* Work item *
Look through the data that follows and copy each line with the string "Olbia".

* Entries shown *
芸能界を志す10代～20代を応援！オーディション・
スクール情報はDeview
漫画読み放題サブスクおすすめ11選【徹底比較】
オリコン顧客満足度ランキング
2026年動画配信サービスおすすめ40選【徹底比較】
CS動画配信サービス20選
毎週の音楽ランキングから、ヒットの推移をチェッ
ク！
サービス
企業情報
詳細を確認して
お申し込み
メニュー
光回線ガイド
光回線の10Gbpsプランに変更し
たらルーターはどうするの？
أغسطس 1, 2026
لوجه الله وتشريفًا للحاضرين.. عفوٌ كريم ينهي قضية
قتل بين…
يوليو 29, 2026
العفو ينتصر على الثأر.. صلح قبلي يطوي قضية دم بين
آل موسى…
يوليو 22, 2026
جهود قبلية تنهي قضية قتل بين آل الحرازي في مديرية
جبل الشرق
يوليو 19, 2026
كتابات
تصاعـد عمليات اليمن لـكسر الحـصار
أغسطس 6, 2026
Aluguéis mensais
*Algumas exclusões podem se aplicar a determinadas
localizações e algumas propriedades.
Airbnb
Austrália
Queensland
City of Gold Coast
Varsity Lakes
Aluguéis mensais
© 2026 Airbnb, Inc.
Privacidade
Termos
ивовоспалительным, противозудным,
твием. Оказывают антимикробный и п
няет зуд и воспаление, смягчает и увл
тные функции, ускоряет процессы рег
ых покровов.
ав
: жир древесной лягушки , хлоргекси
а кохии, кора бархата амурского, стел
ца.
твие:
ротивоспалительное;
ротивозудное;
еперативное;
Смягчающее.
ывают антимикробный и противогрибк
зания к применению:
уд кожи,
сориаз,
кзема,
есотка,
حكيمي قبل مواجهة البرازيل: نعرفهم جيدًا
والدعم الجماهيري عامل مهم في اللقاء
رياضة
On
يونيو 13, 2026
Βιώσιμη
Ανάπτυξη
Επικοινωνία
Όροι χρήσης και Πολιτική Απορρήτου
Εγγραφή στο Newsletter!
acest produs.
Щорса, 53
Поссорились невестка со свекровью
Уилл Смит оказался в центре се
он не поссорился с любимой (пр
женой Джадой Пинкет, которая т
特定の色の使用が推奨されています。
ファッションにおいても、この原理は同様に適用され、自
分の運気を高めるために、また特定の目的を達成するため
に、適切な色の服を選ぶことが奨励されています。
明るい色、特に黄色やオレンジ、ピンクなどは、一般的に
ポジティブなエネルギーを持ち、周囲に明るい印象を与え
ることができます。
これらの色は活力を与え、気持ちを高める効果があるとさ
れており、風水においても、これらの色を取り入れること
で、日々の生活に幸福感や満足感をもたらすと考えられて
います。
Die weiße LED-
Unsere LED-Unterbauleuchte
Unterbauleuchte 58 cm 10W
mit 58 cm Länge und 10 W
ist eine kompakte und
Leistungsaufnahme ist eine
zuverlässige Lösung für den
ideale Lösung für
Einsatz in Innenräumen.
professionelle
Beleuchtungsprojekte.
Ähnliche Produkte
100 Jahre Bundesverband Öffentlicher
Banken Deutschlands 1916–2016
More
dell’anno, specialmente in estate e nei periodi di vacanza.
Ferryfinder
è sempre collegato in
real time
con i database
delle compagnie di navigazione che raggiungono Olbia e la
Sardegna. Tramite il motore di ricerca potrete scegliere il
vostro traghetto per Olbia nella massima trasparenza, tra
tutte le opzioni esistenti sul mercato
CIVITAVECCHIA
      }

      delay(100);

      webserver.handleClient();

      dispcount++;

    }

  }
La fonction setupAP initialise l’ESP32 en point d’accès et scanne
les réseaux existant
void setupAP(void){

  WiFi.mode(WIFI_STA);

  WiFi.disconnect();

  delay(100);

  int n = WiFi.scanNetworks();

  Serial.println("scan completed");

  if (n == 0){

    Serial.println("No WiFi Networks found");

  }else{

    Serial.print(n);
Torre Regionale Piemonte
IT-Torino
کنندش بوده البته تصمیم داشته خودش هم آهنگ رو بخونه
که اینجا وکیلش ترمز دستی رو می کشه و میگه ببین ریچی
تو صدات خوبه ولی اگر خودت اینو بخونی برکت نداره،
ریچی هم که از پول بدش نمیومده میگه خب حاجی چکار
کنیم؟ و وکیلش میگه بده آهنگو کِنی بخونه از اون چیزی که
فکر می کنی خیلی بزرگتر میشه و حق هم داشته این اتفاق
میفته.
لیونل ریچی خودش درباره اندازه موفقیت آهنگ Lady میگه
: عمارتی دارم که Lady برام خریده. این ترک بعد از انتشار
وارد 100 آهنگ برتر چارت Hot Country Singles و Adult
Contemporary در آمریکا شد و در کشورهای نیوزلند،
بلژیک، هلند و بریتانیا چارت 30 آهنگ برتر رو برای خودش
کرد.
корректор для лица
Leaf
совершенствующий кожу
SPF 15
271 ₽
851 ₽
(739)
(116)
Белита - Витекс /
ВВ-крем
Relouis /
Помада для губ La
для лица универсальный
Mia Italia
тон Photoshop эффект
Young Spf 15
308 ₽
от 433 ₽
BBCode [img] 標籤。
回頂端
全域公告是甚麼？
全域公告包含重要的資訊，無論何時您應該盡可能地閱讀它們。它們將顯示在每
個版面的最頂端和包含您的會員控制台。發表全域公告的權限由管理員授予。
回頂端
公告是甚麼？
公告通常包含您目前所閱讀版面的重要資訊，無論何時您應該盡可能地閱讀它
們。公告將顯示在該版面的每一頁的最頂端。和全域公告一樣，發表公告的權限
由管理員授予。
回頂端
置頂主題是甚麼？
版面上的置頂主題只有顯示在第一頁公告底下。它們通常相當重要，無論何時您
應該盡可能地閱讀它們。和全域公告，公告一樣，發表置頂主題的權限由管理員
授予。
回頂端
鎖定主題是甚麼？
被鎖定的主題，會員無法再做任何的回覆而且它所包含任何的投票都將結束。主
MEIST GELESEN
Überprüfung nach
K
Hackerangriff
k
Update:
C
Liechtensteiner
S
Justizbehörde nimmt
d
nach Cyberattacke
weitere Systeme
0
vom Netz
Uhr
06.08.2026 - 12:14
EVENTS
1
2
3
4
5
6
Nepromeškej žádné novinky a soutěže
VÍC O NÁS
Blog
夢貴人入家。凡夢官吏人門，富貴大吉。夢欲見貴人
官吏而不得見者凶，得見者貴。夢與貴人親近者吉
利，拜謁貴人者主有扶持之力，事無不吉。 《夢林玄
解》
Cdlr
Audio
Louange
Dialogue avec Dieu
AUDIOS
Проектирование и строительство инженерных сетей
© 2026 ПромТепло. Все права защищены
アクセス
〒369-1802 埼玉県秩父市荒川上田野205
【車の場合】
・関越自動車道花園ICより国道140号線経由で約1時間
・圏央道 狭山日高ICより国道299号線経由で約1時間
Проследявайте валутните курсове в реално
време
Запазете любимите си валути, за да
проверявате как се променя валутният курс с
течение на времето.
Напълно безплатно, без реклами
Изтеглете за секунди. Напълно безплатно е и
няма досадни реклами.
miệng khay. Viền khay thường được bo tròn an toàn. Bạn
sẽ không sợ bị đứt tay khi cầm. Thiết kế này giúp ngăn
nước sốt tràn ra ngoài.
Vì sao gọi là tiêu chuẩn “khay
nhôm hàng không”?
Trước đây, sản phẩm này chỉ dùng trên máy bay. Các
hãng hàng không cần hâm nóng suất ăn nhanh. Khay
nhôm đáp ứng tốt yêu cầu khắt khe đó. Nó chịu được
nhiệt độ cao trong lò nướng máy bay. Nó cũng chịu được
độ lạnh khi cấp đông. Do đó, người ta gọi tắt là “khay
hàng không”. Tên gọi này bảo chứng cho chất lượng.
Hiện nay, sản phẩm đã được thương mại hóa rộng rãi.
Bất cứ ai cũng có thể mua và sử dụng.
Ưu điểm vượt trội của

* Reply to the task *
delle compagnie di navigazione che raggiungono Olbia e la
vostro traghetto per Olbia nella massima trasparenza, tra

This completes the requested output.